Show all lines below holding the string "bestuurders".

Source records ::
● ● ● ● ●
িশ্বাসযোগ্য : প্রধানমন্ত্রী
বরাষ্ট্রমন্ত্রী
● ● ● ● ●
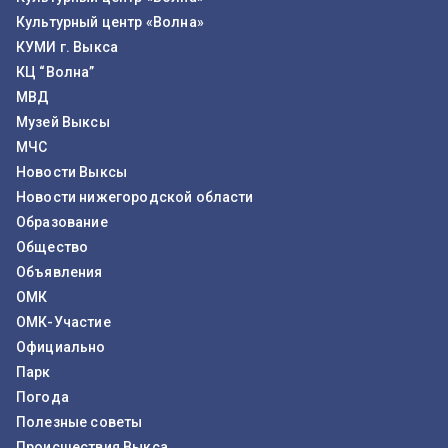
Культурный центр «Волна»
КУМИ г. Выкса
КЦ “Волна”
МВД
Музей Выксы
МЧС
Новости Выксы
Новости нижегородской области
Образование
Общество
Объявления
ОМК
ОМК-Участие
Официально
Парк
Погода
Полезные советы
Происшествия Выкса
● ● ● ● ●
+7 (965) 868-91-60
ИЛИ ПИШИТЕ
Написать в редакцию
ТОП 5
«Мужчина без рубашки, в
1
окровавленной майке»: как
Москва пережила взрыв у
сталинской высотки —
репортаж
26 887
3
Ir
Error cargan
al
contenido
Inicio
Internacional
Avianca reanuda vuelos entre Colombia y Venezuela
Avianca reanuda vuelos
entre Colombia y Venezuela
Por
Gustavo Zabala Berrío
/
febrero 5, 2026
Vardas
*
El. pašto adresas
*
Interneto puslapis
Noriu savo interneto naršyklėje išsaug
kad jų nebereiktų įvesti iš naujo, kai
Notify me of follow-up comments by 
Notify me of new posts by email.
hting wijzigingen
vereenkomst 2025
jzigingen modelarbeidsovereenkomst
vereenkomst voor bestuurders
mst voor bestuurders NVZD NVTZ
● ● ● ● ●
Response to this task ::
vereenkomst voor bestuurders
mst voor bestuurders NVZD NVTZ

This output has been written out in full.